As if those two idiots that beat him up had any idea that he worshipped Satan
They actually did: "two local teenagers began fixating on Mr. Romano, calling him names including "Satan worshiper," "baby sacrificer" and "hooker killer," the authorities say."
To me it sounds like something they heard from their parents, which, if true, I find disgusting.
My point was that what they did was as bad as if they did it because of his race. But I agree with you: the whole notion of a hate crime probably does more to create legal bureaucracy, than to protect people who are "different" in any way.
Whatever happened to Suzanne Bartsch? I would still love to go to those Copacabana parties if she's still throwing them. That disco music was awesome!
"As someone who spent her teenage years hanging out with drag queens, going out to clubs in NYC and wearing plastic dresses, wigs and silver eyelashes"

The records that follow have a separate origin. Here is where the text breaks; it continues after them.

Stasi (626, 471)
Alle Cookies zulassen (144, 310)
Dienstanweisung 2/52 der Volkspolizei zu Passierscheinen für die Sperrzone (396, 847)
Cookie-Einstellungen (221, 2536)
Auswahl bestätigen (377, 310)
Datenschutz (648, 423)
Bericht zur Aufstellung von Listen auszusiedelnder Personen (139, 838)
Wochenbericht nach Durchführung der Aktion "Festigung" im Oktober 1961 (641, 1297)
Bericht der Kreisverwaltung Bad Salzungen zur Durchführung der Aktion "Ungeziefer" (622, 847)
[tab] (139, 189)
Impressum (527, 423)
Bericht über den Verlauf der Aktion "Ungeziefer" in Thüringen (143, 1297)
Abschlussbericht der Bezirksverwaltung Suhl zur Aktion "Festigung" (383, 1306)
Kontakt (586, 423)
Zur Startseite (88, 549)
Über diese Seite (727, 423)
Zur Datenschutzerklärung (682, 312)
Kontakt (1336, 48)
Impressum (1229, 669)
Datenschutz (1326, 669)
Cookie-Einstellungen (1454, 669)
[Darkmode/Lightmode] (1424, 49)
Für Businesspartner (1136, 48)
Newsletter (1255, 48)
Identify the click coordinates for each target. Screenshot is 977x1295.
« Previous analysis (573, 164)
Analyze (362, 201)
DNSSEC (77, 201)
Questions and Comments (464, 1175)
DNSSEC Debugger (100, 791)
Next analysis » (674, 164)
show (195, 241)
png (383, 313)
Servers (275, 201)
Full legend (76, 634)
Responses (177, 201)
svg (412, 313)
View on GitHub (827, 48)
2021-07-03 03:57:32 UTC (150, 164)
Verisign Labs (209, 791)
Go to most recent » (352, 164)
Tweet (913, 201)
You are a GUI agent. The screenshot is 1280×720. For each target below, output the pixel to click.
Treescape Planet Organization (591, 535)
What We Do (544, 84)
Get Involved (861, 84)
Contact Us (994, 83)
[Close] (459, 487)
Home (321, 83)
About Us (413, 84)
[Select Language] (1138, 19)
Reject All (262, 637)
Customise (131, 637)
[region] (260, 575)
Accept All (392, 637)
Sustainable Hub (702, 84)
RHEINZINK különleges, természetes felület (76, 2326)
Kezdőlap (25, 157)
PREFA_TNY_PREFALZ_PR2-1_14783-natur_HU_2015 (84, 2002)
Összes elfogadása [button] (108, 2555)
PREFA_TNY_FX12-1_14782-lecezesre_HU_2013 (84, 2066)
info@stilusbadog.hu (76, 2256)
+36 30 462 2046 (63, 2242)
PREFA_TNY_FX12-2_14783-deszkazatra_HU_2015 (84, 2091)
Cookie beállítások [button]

I was always preppy and I still am preppy.
So how did you and I come to have similiar outlooks on life.
Hate crime legislation is well-intended, but un-American. A "thought crime" ought to be unpunishable.
This threw me back to the horrifying murder of Matthew Shepard, hijacked by the activists for the hate-crimes agenda. Even the Cathedral of St. John the Divine had a "killed by homophobia" shrine set up.
and to what the NAACP did after the murder of James Byrd in Texas
but most tellingly, to the forgotten case in Kentucky of a group of black youth prosecuted for the murder of a white player for the Rebels football team - the activists opposed the application of hate-crimes law because they argued it only applied to historically oppressed people.
She's married to David Barton (of David Barton gyms). She still throws parties occasionally.
I was really shy and the people I met through that life were really accepting and friendly. I was also a really good kid so this was my rebellion, I guess, except my parents thought it was kind of cool. I've since learned my parents are a lot more liberal than me.